마지막 단계는 voxel에 쌓인 geometry와 semantic posterior를 읽어내는 과정이다. closed/open-set semantics의 TSDF, weight, semantic parameters는 OpenVDB에 저장되고, visualizer 대신 NanoVDB 기반 GPU rendering으로 실시간 확인을 지원한다.

Rendering

closed & open-set semantics의 TSD 값, 가중치, semantic 파라미터들

→ voxel에 저장

⇒ OpenVDB 데이터 구조에 포함

voxel mesh 구성 → visualizer(e.g. Rviz) (❌)

camera viewpoint → NanoVDB (✅, real-time, use GPU)

Evidence: runtime/memory/accuracy를 어떻게 검증했나

Evaluation Brief

Evaluation은 정확도만 보는 실험이 아니라, mobile robot에서 실제로 돌릴 수 있는지(runtime/memory/rendering)를 함께 검증한다.

Runtime

closed-set Bayesian baseline 대비 FPS 향상, non-Bayesian $\text{SLIM-VDB}^{\text{*}}$ 도 Voxfield/SNI-SLAM보다 빠름.

Memory

OpenVDB가 전체 map bounds를 미리 dense allocation하지 않아 CPU+GPU memory 사용량 감소.

Semantic Accuracy

SceneNet에서는 SEE-CSOM과 비슷하고 KITTI에서는 $\text{SLIM-VDB}^{\text{C}}$ 가 baseline을 상회.

Open-set

CLIP 512-D feature를 Normal-Inverse-Gamma update로 통합해 expressiveness를 확보.

Geometry

VDBFusion과 같은 TSDF update를 써서 geometric accuracy는 비슷한 수준 유지.

Robot Hardware

Jetson Orin 4GB에서 SceneNet indoor closed-set mapping을 약 6.12 FPS로 수행.

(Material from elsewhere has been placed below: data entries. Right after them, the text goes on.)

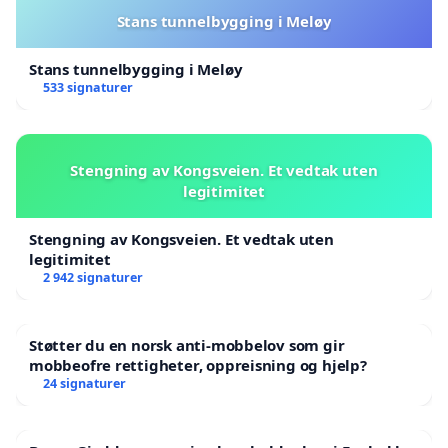
Stans tunnelbygging i Meløy
Stans tunnelbygging i Meløy
533 signaturer
Stengning av Kongsveien. Et vedtak uten
legitimitet
Stengning av Kongsveien. Et vedtak uten
legitimitet
2 942 signaturer
Støtter du en norsk anti-mobbelov som gir
mobbeofre rettigheter, oppreisning og hjelp?
24 signaturer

실험을 읽을 때는 SLIM-VDB가 모든 지표에서 절대적으로 최고라는 주장보다, semantic mapping을 실제 로봇 시스템에 올릴 때 생기는 병목을 얼마나 줄였는지에 초점을 두는 편이 좋다. 따라서 runtime과 memory는 단순 부가 지표가 아니라 이 논문의 핵심 주장이고, semantic/geometric accuracy는 효율화를 하면서도 map 품질이 무너지지 않았는지 확인하는 안전장치에 가깝다.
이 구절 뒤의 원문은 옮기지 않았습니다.